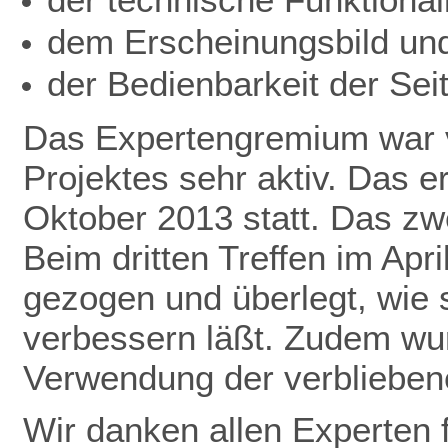
dem Erscheinungsbild un
der Bedienbarkeit der Seit
Das Expertengremium war v
Projektes sehr aktiv. Das 
Oktober 2013 statt. Das zwe
Beim dritten Treffen im Apr
gezogen und überlegt, wie 
verbessern läßt. Zudem wu
Verwendung der verbliebene
Wir danken allen Experten f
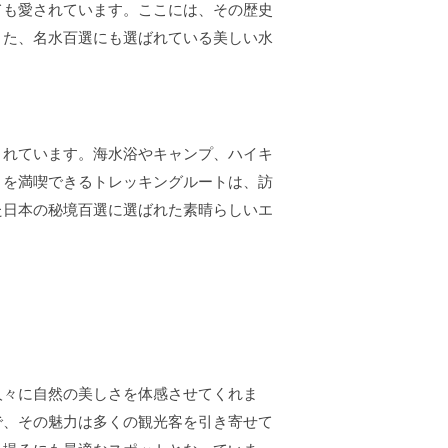
ても愛されています。ここには、その歴史
また、名水百選にも選ばれている美しい水
されています。海水浴やキャンプ、ハイキ
さを満喫できるトレッキングルートは、訪
た日本の秘境百選に選ばれた素晴らしいエ
人々に自然の美しさを体感させてくれま
で、その魅力は多くの観光客を引き寄せて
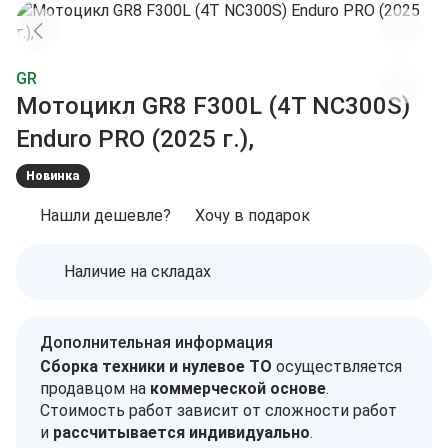
GR
Мотоцикл GR8 F300L (4T NC300S)
Enduro PRO (2025 г.),
Новинка
Нашли дешевле?
Хочу в подарок
Наличие на складах
Дополнительная информация
Сборка техники и нулевое ТО
осуществляется
продавцом на
коммерческой основе
.
Стоимость работ зависит от сложности работ
и
рассчитывается индивидуально
.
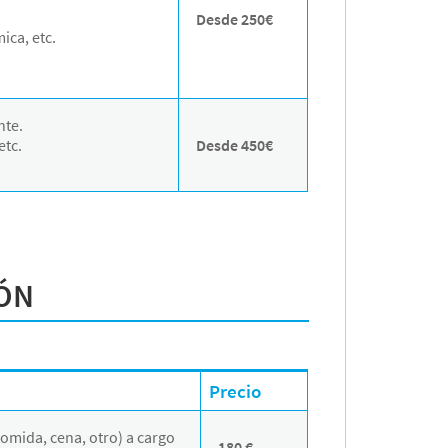
Desde 250€
ica, etc.
nte.
etc.
Desde 450€
IÓN
Precio
omida, cena, otro) a cargo
180 €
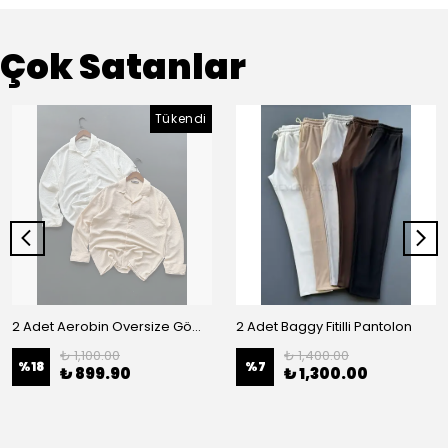
Çok Satanlar
Tükendi
2 Adet Aerobin Oversize Gömlek
2 Adet Baggy Fitilli Pantolon
₺ 1,100.00
₺ 1,400.00
%
18
%
7
₺ 899.90
₺ 1,300.00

════

• TASK DESCRIPTION
Tally the lines of the listing that include "Adet". Reply with nothing but the count.

• WRITTEN SOLUTION
2